Vincenzo Nibali is not Gianni Moscon.

Which raises the question as to why Nibali is riding the Tour of Flanders this weekend. Moscon likes cobblestones (and racist remarks and pushing other riders over. He likes mud and rain and crosswinds and slippery, dangerous stones.

Nibali is a skinny GC star who has won all three grand tours and the very recent Milan-San Remo. He’s versatile, a gifted bike handler, an all-rounder in a climber’s body — but the Bahrain-Merida star is nobody’s idea of a classics rider or a heavyweight hard-man built for the cobblestones.

He’s certainly not a favorite for Flanders and is a dark horse only in that wildly speculative media way that encourages far-fetched scenarios.

It’s worth revisiting the commentary from stage 5 of Le Grand Shindig and those cobblestones between Ypres and Arenberg Porte de Hainult. That’s where Nibali dominated his GC rivals.

“Nibali took the stage by the scruff of its slippery neck and attacked the cobbles with a gusto that was a shock to everyone.” — Cyclingweekly

“The seven sectors of pavé felt like fresh circles of Hell for the majority of the overall contenders, but Nibali avoided a place among the damned, negotiating the cobbles with considerable confidence.” — Cyclingnews

Summing up Nibali’s third place, a performance that largely cemented his overall victory, Velonews shoveled on the poetry. “In that one stage, Nibali would take more gains against his most important rivals than he would in the looming mountains or time trials. It would take Nibali two more weeks to eventually win the yellow jersey, but he set the tone, and built a comfortable lead that dark day in northern France.
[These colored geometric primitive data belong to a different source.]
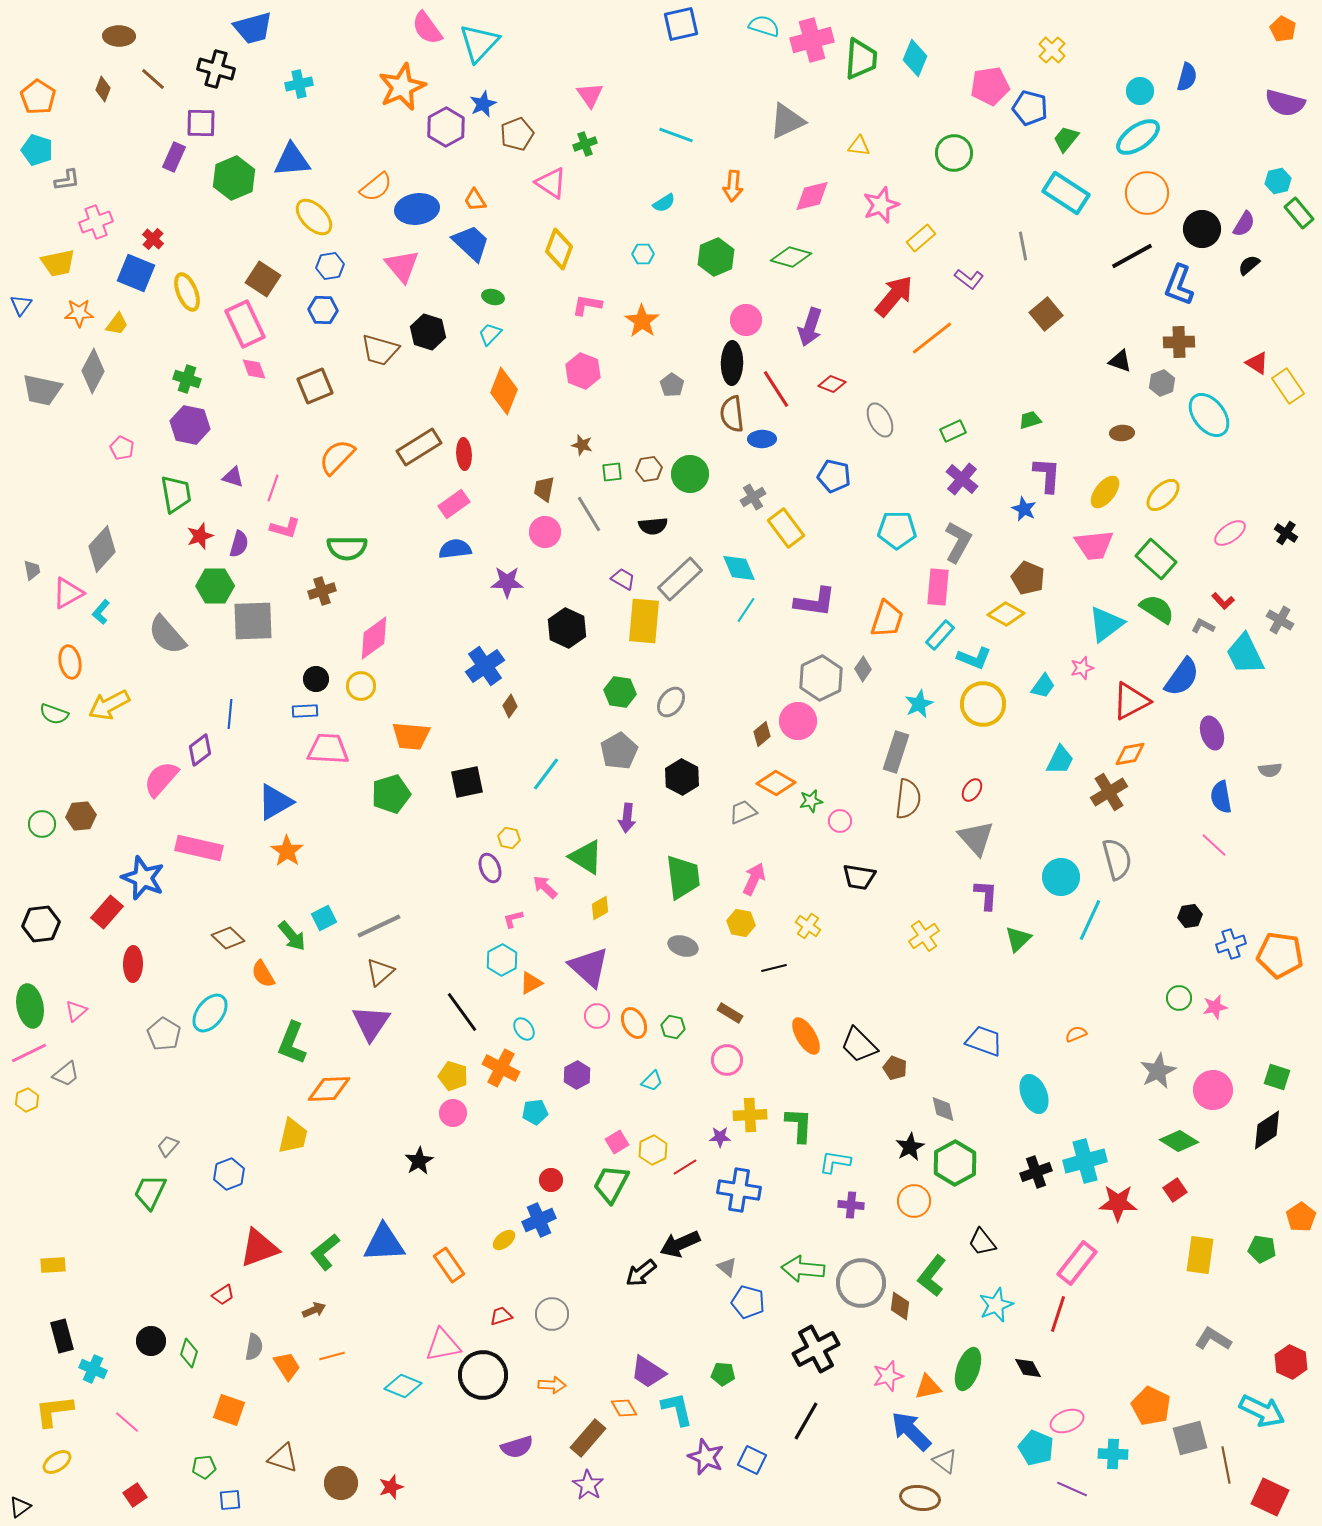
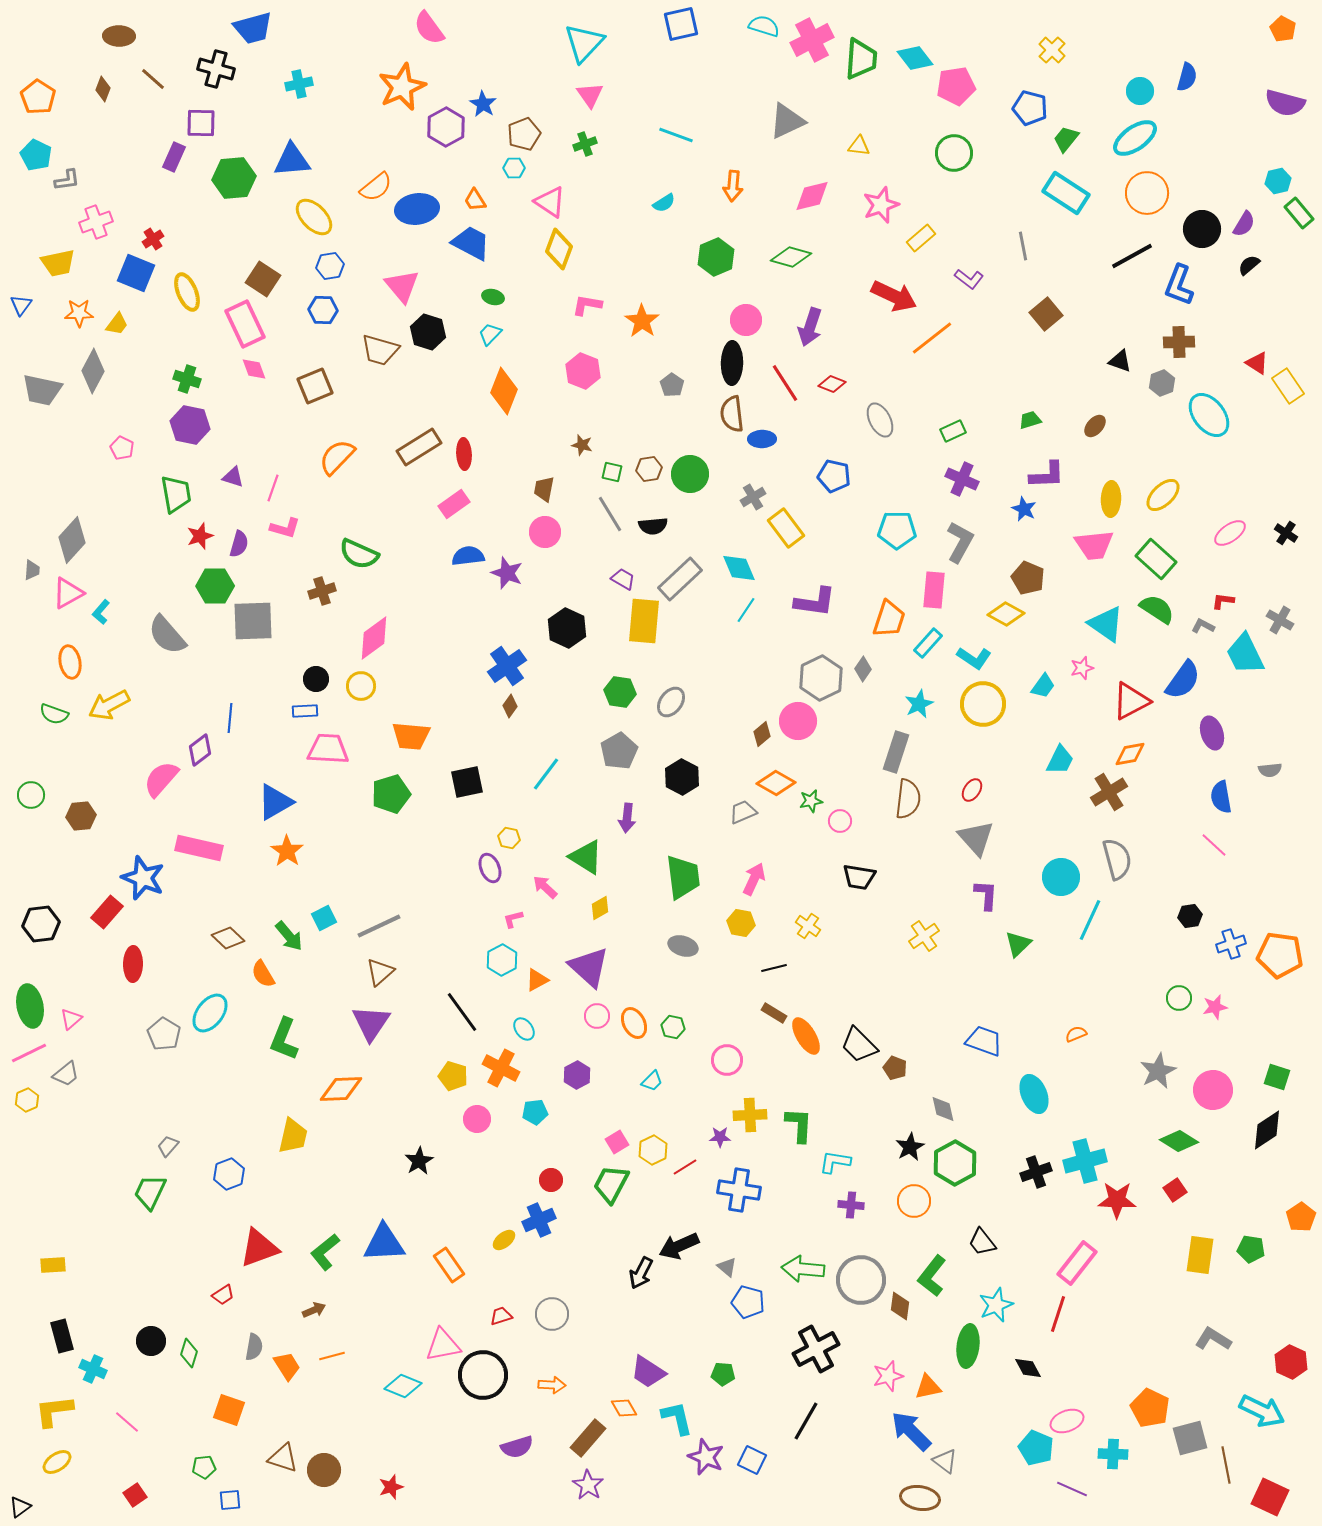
pink semicircle at (427, 28): moved 2 px right
pink cross at (812, 40): rotated 12 degrees counterclockwise
cyan triangle at (479, 43): moved 105 px right
cyan diamond at (915, 58): rotated 60 degrees counterclockwise
pink pentagon at (990, 86): moved 34 px left
blue star at (483, 104): rotated 16 degrees counterclockwise
brown pentagon at (517, 134): moved 7 px right
cyan ellipse at (1138, 137): moved 3 px left, 1 px down
cyan pentagon at (37, 150): moved 1 px left, 5 px down; rotated 8 degrees clockwise
green hexagon at (234, 178): rotated 18 degrees clockwise
pink triangle at (551, 183): moved 1 px left, 19 px down
red cross at (153, 239): rotated 15 degrees clockwise
blue trapezoid at (471, 243): rotated 15 degrees counterclockwise
cyan hexagon at (643, 254): moved 129 px left, 86 px up
pink triangle at (402, 266): moved 20 px down
red arrow at (894, 296): rotated 75 degrees clockwise
red line at (776, 389): moved 9 px right, 6 px up
brown ellipse at (1122, 433): moved 27 px left, 7 px up; rotated 45 degrees counterclockwise
green square at (612, 472): rotated 20 degrees clockwise
purple L-shape at (1047, 475): rotated 84 degrees clockwise
purple cross at (962, 479): rotated 16 degrees counterclockwise
yellow ellipse at (1105, 492): moved 6 px right, 7 px down; rotated 36 degrees counterclockwise
gray line at (589, 514): moved 21 px right
gray L-shape at (958, 542): moved 2 px right
green semicircle at (347, 548): moved 12 px right, 6 px down; rotated 24 degrees clockwise
gray diamond at (102, 549): moved 30 px left, 9 px up
blue semicircle at (455, 549): moved 13 px right, 7 px down
gray trapezoid at (32, 570): rotated 15 degrees clockwise
purple star at (507, 582): moved 9 px up; rotated 20 degrees clockwise
pink rectangle at (938, 587): moved 4 px left, 3 px down
red L-shape at (1223, 601): rotated 140 degrees clockwise
orange trapezoid at (887, 619): moved 2 px right
cyan triangle at (1106, 624): rotated 48 degrees counterclockwise
cyan rectangle at (940, 635): moved 12 px left, 8 px down
cyan L-shape at (974, 658): rotated 12 degrees clockwise
blue cross at (485, 666): moved 22 px right
blue semicircle at (1182, 677): moved 1 px right, 3 px down
blue line at (230, 714): moved 4 px down
green circle at (42, 824): moved 11 px left, 29 px up
green arrow at (292, 936): moved 3 px left
green triangle at (1018, 939): moved 5 px down
orange triangle at (531, 983): moved 6 px right, 3 px up
pink triangle at (76, 1011): moved 5 px left, 8 px down
brown rectangle at (730, 1013): moved 44 px right
green L-shape at (292, 1043): moved 8 px left, 4 px up
orange diamond at (329, 1089): moved 12 px right
pink circle at (453, 1113): moved 24 px right, 6 px down
red star at (1118, 1203): moved 1 px left, 3 px up
black arrow at (680, 1244): moved 1 px left, 2 px down
green pentagon at (1262, 1249): moved 11 px left
black arrow at (641, 1273): rotated 24 degrees counterclockwise
gray circle at (861, 1283): moved 3 px up
green ellipse at (968, 1369): moved 23 px up; rotated 12 degrees counterclockwise
orange pentagon at (1151, 1406): moved 1 px left, 2 px down
cyan L-shape at (677, 1409): moved 9 px down
brown circle at (341, 1483): moved 17 px left, 13 px up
For the remainder of the Tour, Nibali was like a cat playing with mice.”

The point being, does Nibali need the full experience again of riding the cobblestones at race speed in the Tour of Flanders? Critics are quick to point out that the Belgian stones are nowhere near as sharp, uneven and dangerous as the French variety that the peloton will encounter for 21.7 kilometers, a mini Paris-Roubaix throw into the Tour.

Not everyone believes that Flanders is ideal preparation for the cobblestone stage from Arras to Roubaix. “Racing [here] has nothing to do with Roubaix, with the cobbles in the Tour. It’s totally different,” said Sky sports director Servais Knaven. “In my eyes, it’s not necessary. [The cobbles here are] nothing to do with the stage. Only thing is, the way of racing, the nervousness, and everything, that’s what you can get a feel for, but I think you also have that in Paris-Nice or in any race. That’s why our GC riders are not here.”

That list of absent GC riders would include the reigning Tour de France champion Chris Froome of Team Sky. It’s worth remembering that he crashed twice and abandoned the Tour on that ugly day over the cobblestones back in 2014. We can certainly see why he’s not keen on that kind of painful abuse — he has UCI lawyers for that.

We’re just wondering if Nibali needs the tune-up.